ASSIGNED TASK:
Your reply is to be the lines below, exactly as written, with images omitted.

[Start of section]

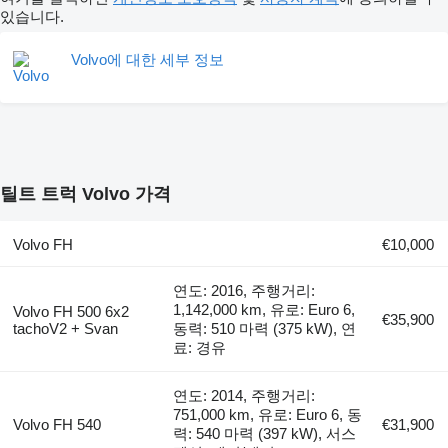
있습니다.
Volvo에 대한 세부 정보
틸트 트럭 Volvo 가격
Volvo FH
€10,000
연도: 2016, 주행거리:
1,142,000 km, 유로: Euro 6,
Volvo FH 500 6x2
€35,900
tachoV2 + Svan
동력: 510 마력 (375 kW), 연
료: 경유
연도: 2014, 주행거리:
751,000 km, 유로: Euro 6, 동
Volvo FH 540
€31,900
력: 540 마력 (397 kW), 서스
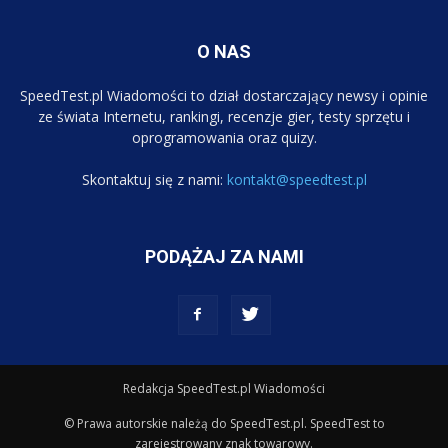
O NAS
SpeedTest.pl Wiadomości to dział dostarczający newsy i opinie
ze świata Internetu, rankingi, recenzje gier, testy sprzętu i
oprogramowania oraz quizy.
Skontaktuj się z nami:
kontakt@speedtest.pl
PODĄŻAJ ZA NAMI
Redakcja SpeedTest.pl Wiadomości
© Prawa autorskie należą do SpeedTest.pl. SpeedTest to
zarejestrowany znak towarowy.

[End of section]

RESPONSE AREA:
있습니다.
Volvo에 대한 세부 정보
틸트 트럭 Volvo 가격
Volvo FH
€10,000
연도: 2016, 주행거리:
1,142,000 km, 유로: Euro 6,
Volvo FH 500 6x2
€35,900
tachoV2 + Svan
동력: 510 마력 (375 kW), 연
료: 경유
연도: 2014, 주행거리:
751,000 km, 유로: Euro 6, 동
Volvo FH 540
€31,900
력: 540 마력 (397 kW), 서스
O NAS
SpeedTest.pl Wiadomości to dział dostarczający newsy i opinie
ze świata Internetu, rankingi, recenzje gier, testy sprzętu i
oprogramowania oraz quizy.
Skontaktuj się z nami:
kontakt@speedtest.pl
PODĄŻAJ ZA NAMI
Redakcja SpeedTest.pl Wiadomości
© Prawa autorskie należą do SpeedTest.pl. SpeedTest to
zarejestrowany znak towarowy.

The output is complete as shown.